# Work to complete:
Please count the lines below that hold the word "monde" and give the count without any other text.

[Records from a dataset]
+++
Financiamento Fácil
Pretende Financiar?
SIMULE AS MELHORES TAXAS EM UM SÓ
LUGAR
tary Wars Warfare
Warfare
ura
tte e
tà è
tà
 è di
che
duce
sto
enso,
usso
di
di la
+++
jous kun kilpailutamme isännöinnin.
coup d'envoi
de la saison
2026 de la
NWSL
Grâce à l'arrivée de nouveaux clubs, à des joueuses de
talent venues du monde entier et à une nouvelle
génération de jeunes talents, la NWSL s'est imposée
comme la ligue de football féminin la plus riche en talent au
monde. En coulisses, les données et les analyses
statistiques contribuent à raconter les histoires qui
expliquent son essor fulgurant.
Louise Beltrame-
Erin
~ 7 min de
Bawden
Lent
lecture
+++
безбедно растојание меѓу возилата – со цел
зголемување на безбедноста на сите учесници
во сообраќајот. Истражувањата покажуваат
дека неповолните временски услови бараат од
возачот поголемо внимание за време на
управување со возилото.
+++
# Output below:
2